As morning broke, ambulances moved into the area to collect the corpses.


... Iraqi authorities said they believed that the fighters, a diverse cadre of Sunni, Shiite, Afghan and other foreign gunmen, convened under cover of the pilgrims to set up a camp within striking distance of the Najaf-based Shiite religious leadership when attention was turned elsewhere. The fighters, who called themselves the Soldiers of the Sky, are driven by an apocalyptic vision of clearing the Earth of the depraved in preparation for the second coming of Muhammad al-Mahdi, a Shiite imam who disappeared in the 9th century, according to Ahmed Duaibel, a spokesman for the provincial government in Najaf.

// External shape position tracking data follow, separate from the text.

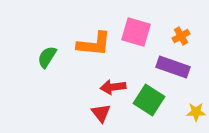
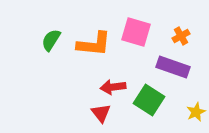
green semicircle: moved 4 px right, 17 px up
yellow star: rotated 24 degrees counterclockwise
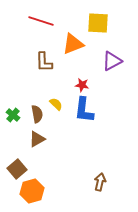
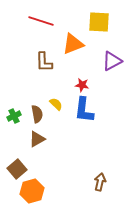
yellow square: moved 1 px right, 1 px up
green cross: moved 1 px right, 1 px down; rotated 24 degrees clockwise
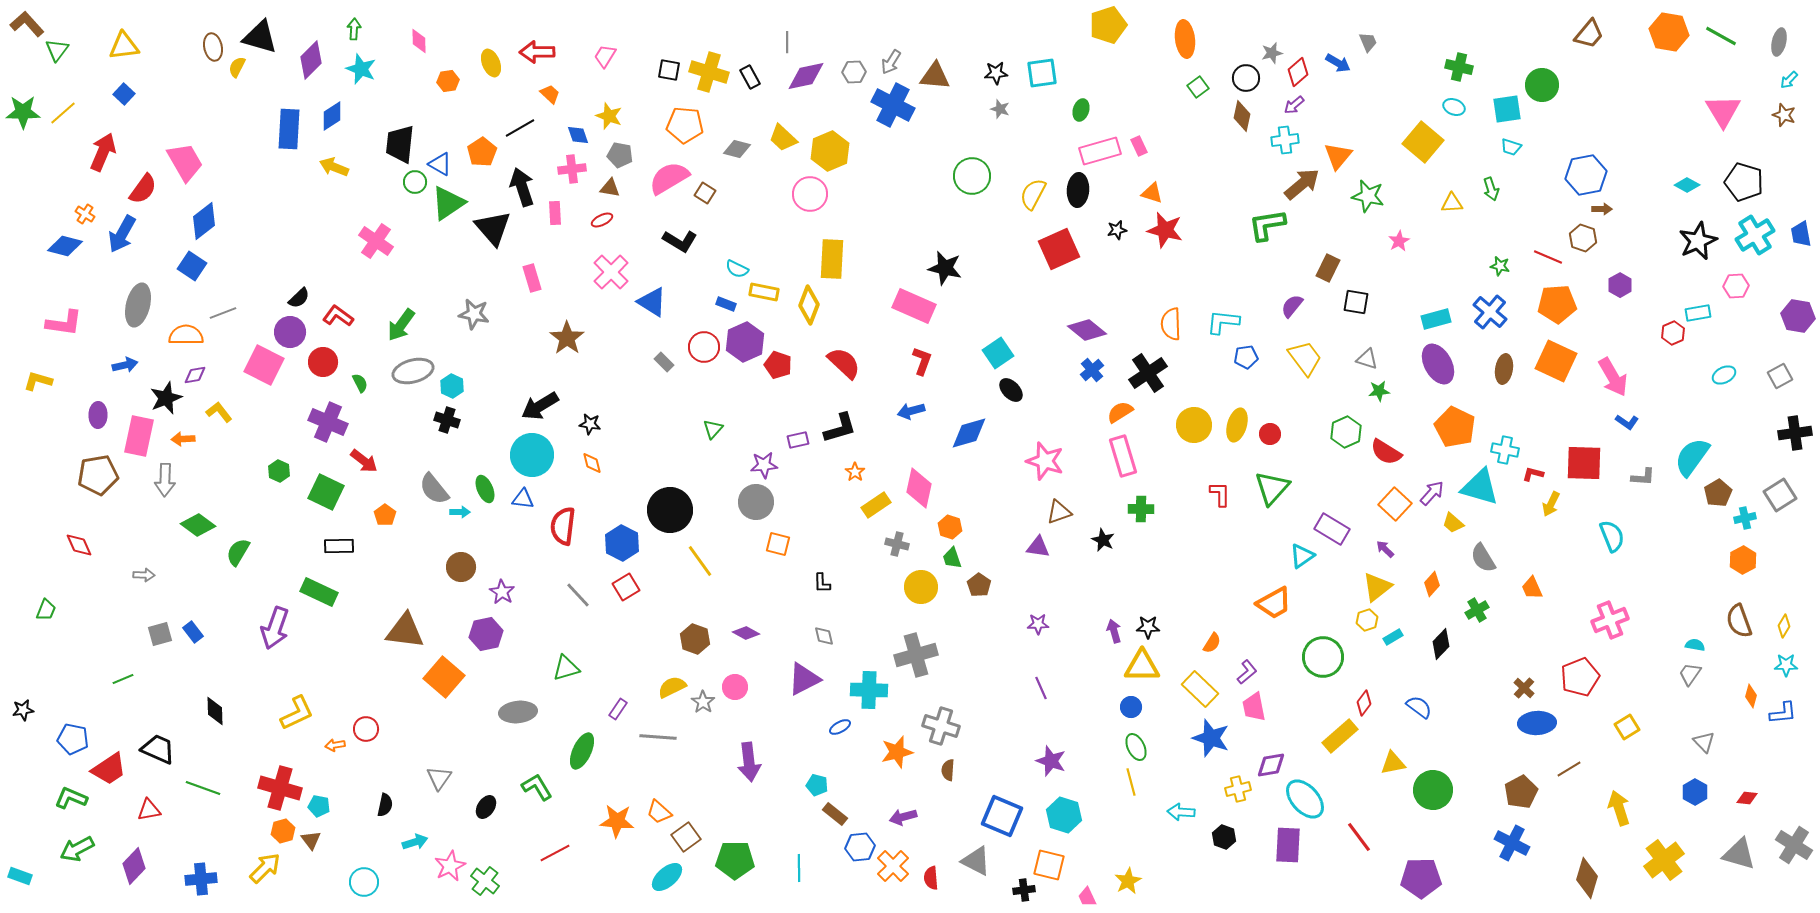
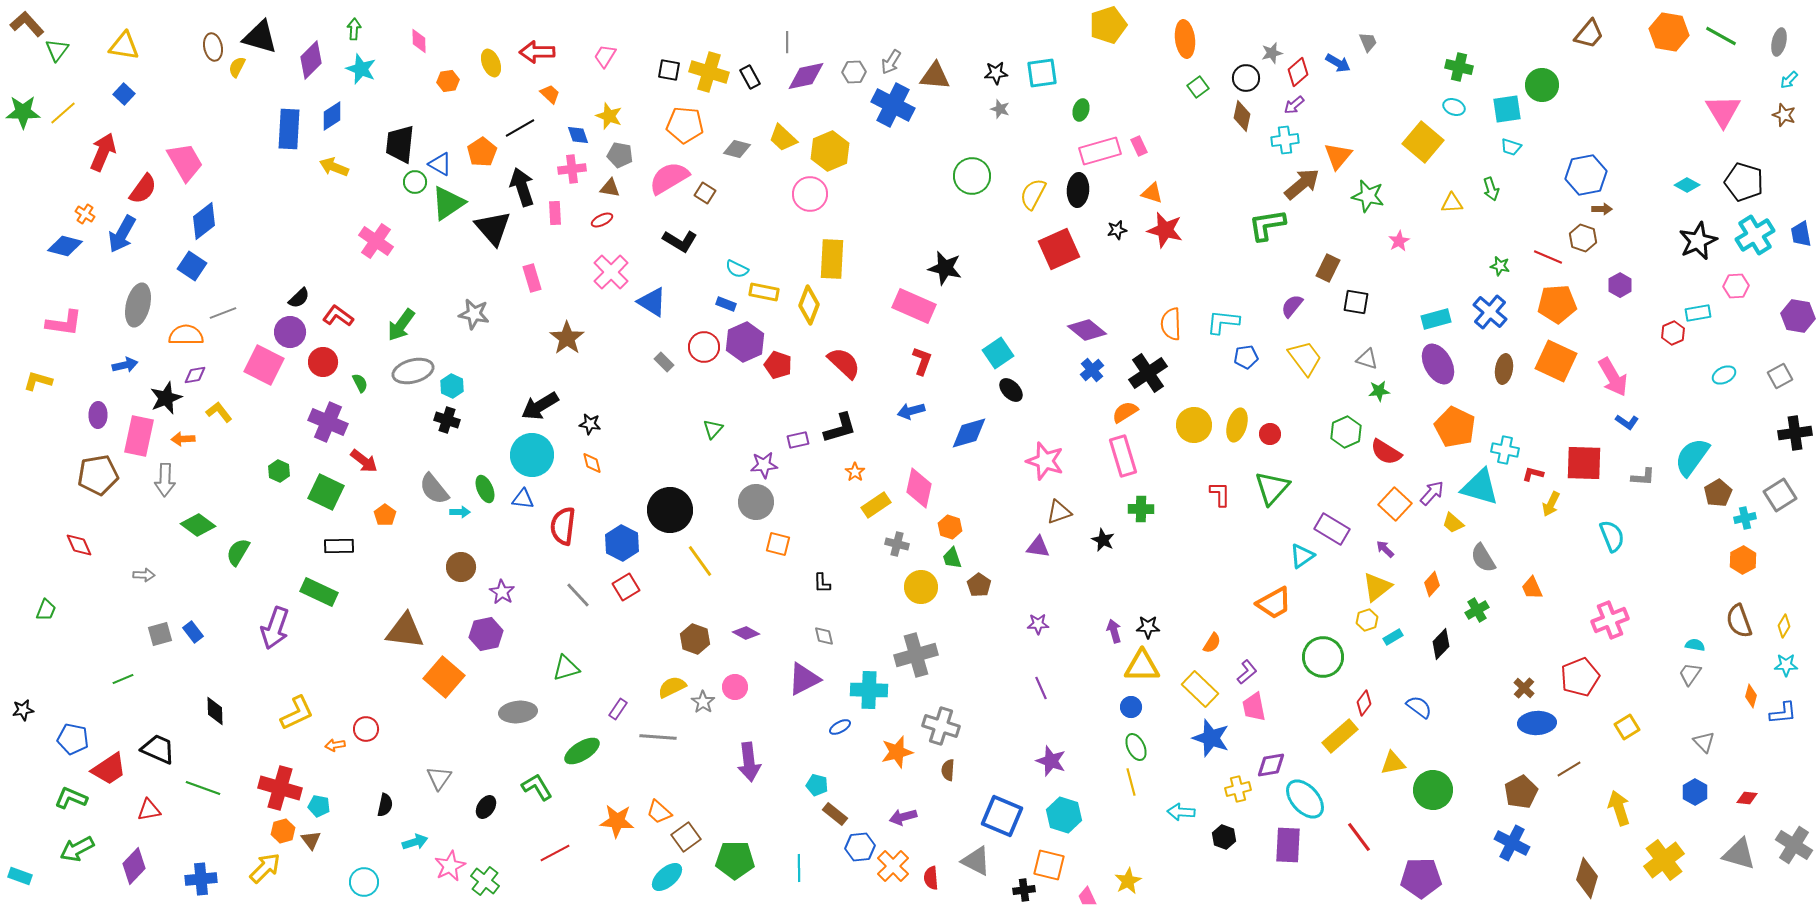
yellow triangle at (124, 46): rotated 16 degrees clockwise
orange semicircle at (1120, 412): moved 5 px right
green ellipse at (582, 751): rotated 33 degrees clockwise
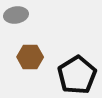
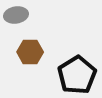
brown hexagon: moved 5 px up
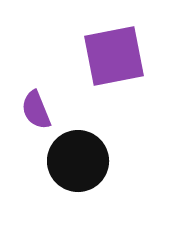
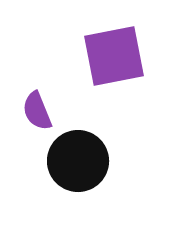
purple semicircle: moved 1 px right, 1 px down
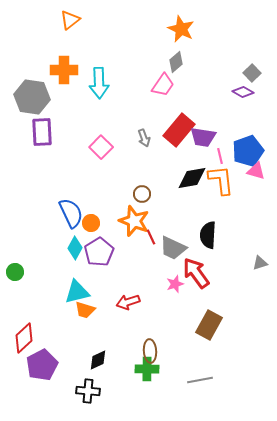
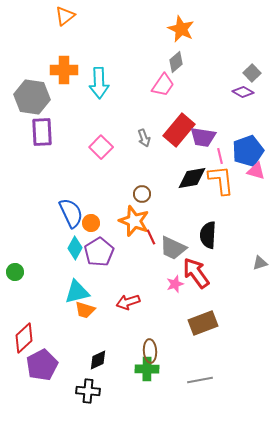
orange triangle at (70, 20): moved 5 px left, 4 px up
brown rectangle at (209, 325): moved 6 px left, 2 px up; rotated 40 degrees clockwise
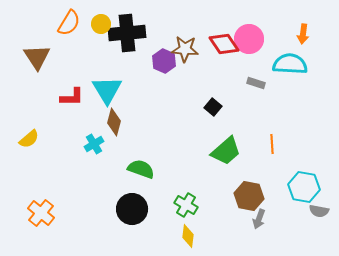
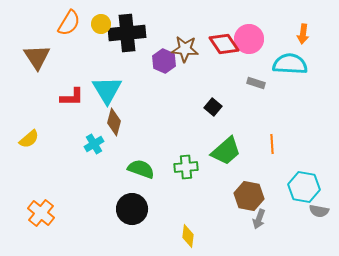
green cross: moved 38 px up; rotated 35 degrees counterclockwise
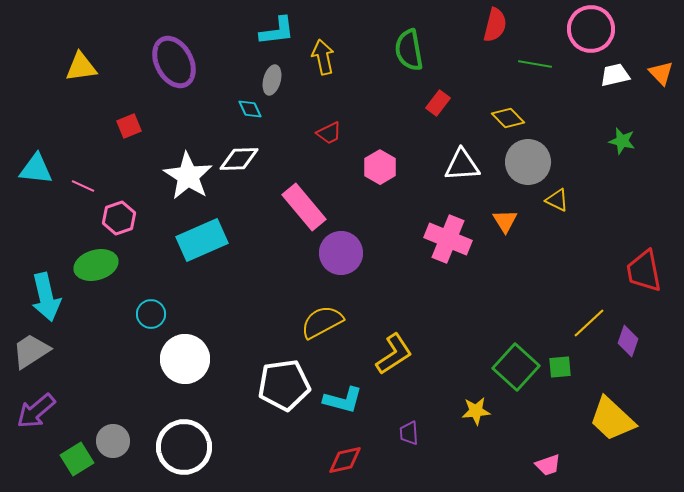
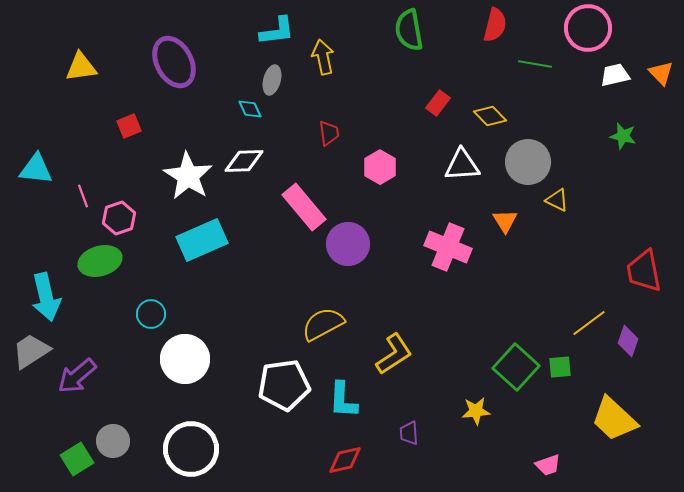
pink circle at (591, 29): moved 3 px left, 1 px up
green semicircle at (409, 50): moved 20 px up
yellow diamond at (508, 118): moved 18 px left, 2 px up
red trapezoid at (329, 133): rotated 72 degrees counterclockwise
green star at (622, 141): moved 1 px right, 5 px up
white diamond at (239, 159): moved 5 px right, 2 px down
pink line at (83, 186): moved 10 px down; rotated 45 degrees clockwise
pink cross at (448, 239): moved 8 px down
purple circle at (341, 253): moved 7 px right, 9 px up
green ellipse at (96, 265): moved 4 px right, 4 px up
yellow semicircle at (322, 322): moved 1 px right, 2 px down
yellow line at (589, 323): rotated 6 degrees clockwise
cyan L-shape at (343, 400): rotated 78 degrees clockwise
purple arrow at (36, 411): moved 41 px right, 35 px up
yellow trapezoid at (612, 419): moved 2 px right
white circle at (184, 447): moved 7 px right, 2 px down
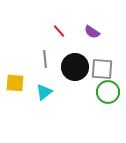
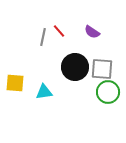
gray line: moved 2 px left, 22 px up; rotated 18 degrees clockwise
cyan triangle: rotated 30 degrees clockwise
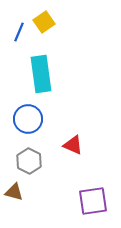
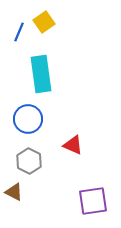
brown triangle: rotated 12 degrees clockwise
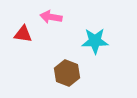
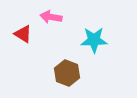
red triangle: rotated 24 degrees clockwise
cyan star: moved 1 px left, 1 px up
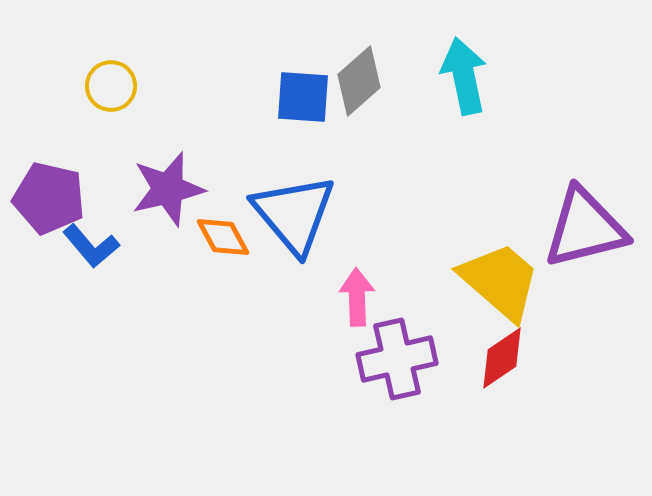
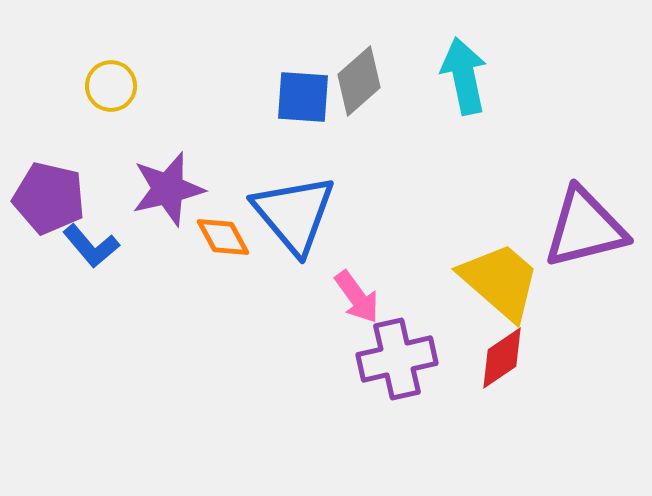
pink arrow: rotated 146 degrees clockwise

The governor of Najaf province, Assad Abu Gilel, said the group planned to attack pilgrims and shrines and to assassinate Shiite clerics at the peak of the religious holiday, called Ashura, which culminates Tuesday.


The fighting began overnight when a police checkpoint near Najaf came under fire, leading the Iraqi police to the farms in the Zargaa area where the fighters had dug trenches and stockpiled weapons, said Lt. Rahim al-Fetlawi, a police officer in Najaf. The officers who responded found themselves outgunned by the estimated 350 to 400 insurgents entrenched there, said Col. Majid Rashid of the Iraqi army in Najaf.

Reinforcements from the Iraqi army's 8th Division arrived along with U.S. helicopters and ground troops. Iraqi security forces maintain primary control of Najaf province, and U.S. forces do not have an established, full-time presence there. U.S. military units based in Baghdad responded to Najaf when the fighting escalated.

"They saw that they needed some help and called in air support," a U.S. military official said on condition of anonymity. "That's exactly what they're supposed to do."

The Iraqis said the leader of the group was a Shia. The larger picture here is the performance of the Iraqi defense forces showing themselves "fit for purpose" as the Brits would say. They uncovered the threat and acted responsible to destroy it and called in the US air support at the appropriate time. This should be a huge boost to Iraqi morale. It is also contra to the pessimism that pervades many in Washington which is about the only place we are losing this war.